Derna is famous as the home of a large number of suicide bombers in Iraq. It is also deeply hostile to Gaddafi. “Residents of eastern Libya in general, and Derna in particular, view the Gaddadfa (Gaddafi’s tribe) as uneducated, uncouth interlopers from an inconsequential part of the country who have ‘stolen’ the right to rule in Libya,” US diplomats were told in 2008, in a cable since released by WikiLeaks.
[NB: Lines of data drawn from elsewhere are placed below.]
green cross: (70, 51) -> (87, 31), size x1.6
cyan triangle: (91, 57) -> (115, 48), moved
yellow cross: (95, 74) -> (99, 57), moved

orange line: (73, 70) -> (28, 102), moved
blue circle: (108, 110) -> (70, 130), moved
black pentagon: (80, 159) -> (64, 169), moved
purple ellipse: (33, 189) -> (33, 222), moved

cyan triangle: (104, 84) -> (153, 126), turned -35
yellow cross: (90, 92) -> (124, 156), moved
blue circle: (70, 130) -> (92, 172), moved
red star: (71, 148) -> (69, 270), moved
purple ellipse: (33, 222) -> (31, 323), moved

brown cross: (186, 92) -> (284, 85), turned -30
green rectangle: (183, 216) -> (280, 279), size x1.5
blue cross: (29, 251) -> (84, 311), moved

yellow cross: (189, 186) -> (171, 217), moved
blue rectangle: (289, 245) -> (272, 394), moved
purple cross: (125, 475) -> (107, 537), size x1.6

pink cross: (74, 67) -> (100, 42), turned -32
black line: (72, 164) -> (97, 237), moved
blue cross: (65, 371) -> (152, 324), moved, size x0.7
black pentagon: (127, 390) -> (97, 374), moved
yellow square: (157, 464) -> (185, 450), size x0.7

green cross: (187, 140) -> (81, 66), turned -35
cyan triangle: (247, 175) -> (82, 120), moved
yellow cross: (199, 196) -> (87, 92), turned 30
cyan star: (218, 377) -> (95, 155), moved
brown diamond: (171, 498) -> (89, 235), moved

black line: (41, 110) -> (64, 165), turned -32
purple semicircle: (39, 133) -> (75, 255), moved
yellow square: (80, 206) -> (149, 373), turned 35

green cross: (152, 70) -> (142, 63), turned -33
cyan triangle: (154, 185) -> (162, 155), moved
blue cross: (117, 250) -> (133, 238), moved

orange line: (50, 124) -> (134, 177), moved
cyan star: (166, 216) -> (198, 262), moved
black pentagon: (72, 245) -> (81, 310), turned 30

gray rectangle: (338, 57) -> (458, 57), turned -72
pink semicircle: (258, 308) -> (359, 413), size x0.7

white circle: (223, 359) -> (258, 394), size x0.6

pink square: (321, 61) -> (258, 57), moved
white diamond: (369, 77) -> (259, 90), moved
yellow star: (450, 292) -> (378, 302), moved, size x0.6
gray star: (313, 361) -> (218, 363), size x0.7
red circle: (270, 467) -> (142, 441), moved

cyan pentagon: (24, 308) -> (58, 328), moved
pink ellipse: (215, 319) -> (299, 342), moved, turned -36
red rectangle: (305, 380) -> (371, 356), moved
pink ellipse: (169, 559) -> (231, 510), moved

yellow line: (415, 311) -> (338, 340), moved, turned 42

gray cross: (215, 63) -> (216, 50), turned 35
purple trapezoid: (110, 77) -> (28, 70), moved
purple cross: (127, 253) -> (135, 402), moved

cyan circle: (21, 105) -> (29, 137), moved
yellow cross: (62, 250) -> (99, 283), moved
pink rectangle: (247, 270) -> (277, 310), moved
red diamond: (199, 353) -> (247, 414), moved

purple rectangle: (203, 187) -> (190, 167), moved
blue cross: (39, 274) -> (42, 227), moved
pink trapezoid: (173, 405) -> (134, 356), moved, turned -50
The last 110 members of the LIFG were freed on 16 February, the day after the Libyan uprising began (the 1995 uprising not the 2011 uprising). One of those released, Abdulwahab Mohammed Kayed, is the brother of Abu Yahya Al Libi, one of al Qaida’s top propagandists. Koumi fled Libya and is said to have ended up in Afghanistan working for Bin Laden. Captured in Pakistan, he was handed over to the US and sent to Guantánamo Bay in 2002. In 2009 he was sent back to Libya....

Also Search:
Armed Islamic Group of Algeria
Al Qaeda in the Maghreb (Libya) and the Safist Group for Preaching and Fighting:

Libyan rebel commander admits his fighters have al-Qaeda links (searchable headline)
In an interview with the Italian newspaper Il Sole 24 Ore, Mr al-Hasidi admitted that he had recruited "around 25" men from the Derna area in eastern Libya to fight against coalition troops in Iraq. Some of them, he said, are "today are on the front lines in Adjabiya". Mr al-Hasidi insisted his fighters "are patriots and good Muslims, not terrorists," but added that the "members of al-Qaeda are also good Muslims and are fighting against the invader".